Colleague, friend, and leading economist, Alan Nevin, wrote a fascinating article for the San Diego Daily Transcript on the relationship between apartment construction costs and rental rates.

The analysis shows the difference in the costs of developing three different types of apartment projects in San Diego County. The three types are a three-story garden walk-up, a five-story with two decks of above-surface concrete parking (known as podium parking) and a 22-story high-rise.
Each assumes current land costs, construction costs, the price of money and each assumes a 200-unit project with apartment units averaging 850 square feet.

I won’t spoil the results of the analysis, but will say that it certainly shows the long-term investment potential of apartments.

Source: San Diego Daily Transcript

Tamara Boeck, writing for the Stoel Rives blog, Ahead of Schedule, has written an excellent analysis on a very important appellate decision in the state of California. The case: Regional Steel Corporation v. Liberty Surplus Insurance Corporation (PDF) (May 16, 2014, No. BC464209) Cal.App.2d. [2014 WL 2643242]

The facts of this dispute are not unfamiliar, and could be substituted for many projects by changing the name, location, and nature. Here, the owner/GC of a 14-story mixed-use apartment project hired a subcontractor to erect the steel and another subcontractor to pour concrete.

The owner also retained Quality Assurance, presumably, to do just that. As a part of the construction process, the steel subcontractor (Regional) submitted shop drawings during a four-month period. The owner/GC and the owner’s engineer approved the drawings, which identified two types of seismic hooks. Four months after the last shop drawing approval, the City issued a correction notice requiring the exclusive use of only one type of hook. The owner became aware of the problem four months after the correction notice, and thereafter stopped further concrete pours until the hook issue was resolved.

The City then notified the owner/GC that the first three levels and part of the fourth level of the building had defective hooks and required repairs. The owner/GC withheld $545,000 of Regional’s progress payments as a result. Not surprisingly litigation followed, including a claim against Regional for the defective hooks, the engineer for approving the shop drawings, the concrete subcontractor for not catching Regional’s error, and Quality Assurance for, well, not providing quality assurance.

The owner/GC alleged that it was damaged because completion of the project was delayed, resulting in loss of use, loss of rental income, and other damages. Thereafter, the owner/GC filed a first amended cross-complaint adding claims based upon theories of negligence and negligent interference with economic advantage, and asserted claims against the parties’ performance bonds.

Ultimately, the insurer denied coverage for Regional (the contractor) because there was no evidence established of resultant damage. This is a critical element in construction defect claims in the state of California, and unfortunately, poorly understood in the building industry outside of the realm of construction defect litigation.

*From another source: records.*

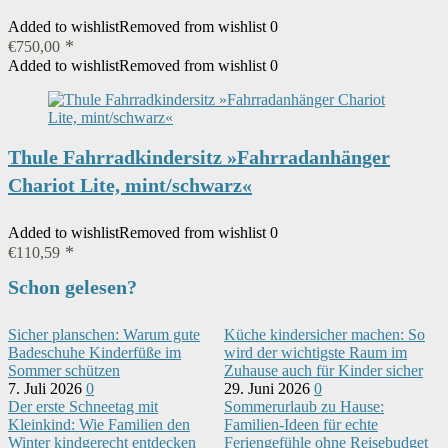
Added to wishlist
Removed from wishlist
0
€
750,00
Added to wishlist
Removed from wishlist
0
Thule Fahrradkindersitz »Fahrradanhänger
Chariot Lite, mint/schwarz«
Added to wishlist
Removed from wishlist
0
€
110,59
Schon gelesen?
Sicher planschen: Warum gute
Küche kindersicher machen: So
Badeschuhe Kinderfüße im
wird der wichtigste Raum im
Sommer schützen
Zuhause auch für Kinder sicher
7. Juli 2026
0
29. Juni 2026
0
Der erste Schneetag mit
Sommerurlaub zu Hause:
Kleinkind: Wie Familien den
Familien-Ideen für echte
Winter kindgerecht entdecken
Feriengefühle ohne Reisebudget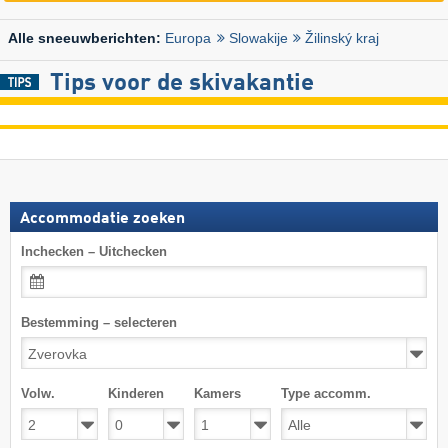
Europa
Slowakije
Žilinský kraj
Alle sneeuwberichten:
Tips voor de skivakantie
Accommodatie zoeken
Inchecken – Uitchecken
Bestemming – selecteren
Volw.
Kinderen
Kamers
Type accomm.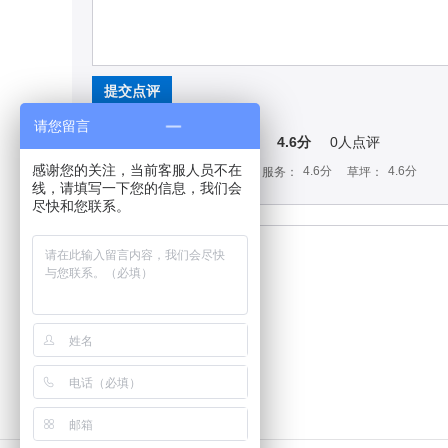
提交点评
请您留言
4.6分
0
人点评
球场评分：
感谢您的关注，当前客服人员不在
4.6分
4.6分
4.6分
4.6分
设计：
设施：
服务：
草坪：
线，请填写一下您的信息，我们会
尽快和您联系。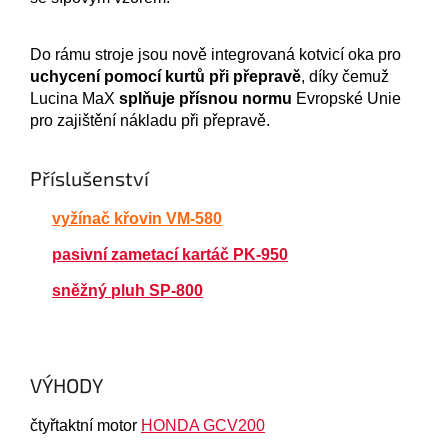
D
o rámu stroje jsou nově integrovaná kotvicí oka pro
uchycení pomocí kurtů při přepravě
, díky čemuž
Lucina MaX
splňuje přísnou normu
Evropské Unie
pro zajištění nákladu při přepravě.
Příslušenství
vyžínač křovin VM-580
pasivní zametací kartáč PK-950
sněžný pluh SP-800
VÝHODY
čtyřtaktní motor
HONDA GCV200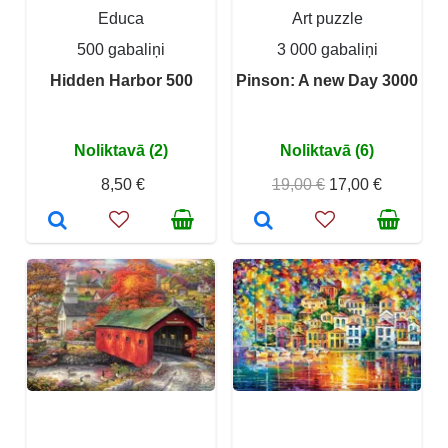
Educa
Art puzzle
500 gabaliņi
3 000 gabaliņi
Hidden Harbor 500
Pinson: A new Day 3000
Noliktavā (2)
Noliktavā (6)
8,50 €
19,00 €
17,00 €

The actual workmanship of a contractor is not covered by standard CGL policies, unless it results in damage to another component. According to the Court in this case, “The risk of replacing and repairing defective materials or poor workmanship has generally been considered a commercial risk which is not passed on to the liability insurer.”

Lessons Learned; Best Practices

Boeck offers some recommendations for both owners and general contractors, stating that this case highlights some important concepts:

  1. The importance of good project contract documents
  2. The importance of good “hands on” project risk management
  3. The importance of understanding what insurance covers
  4. The importance of bonds
  5. Considering coverage in claims

Back to the “Quality Assurance” issue…

I just want to point out that in this project, “the owner also retained Quality Assurance, presumably, to do just that.” I have been involved with a number of cases recently where third-party “quality assurance” had been retained, yet failed to live up to their stated goal of actually assuring quality.

As Boeck says:

[W]hy didn’t anyone catch the hook error until the fourth floor had been built? Paper management is one thing, active and effective quality control is another. Even if the “catch” wasn’t in the shop drawing phase, there were plenty of potential “eyes” that could have caught the error on the first floor and saved substantial time and money. I’m sure everyone is grateful the “catch” wasn’t delayed until the 13th floor, but were there qualified personnel randomly verifying basic work?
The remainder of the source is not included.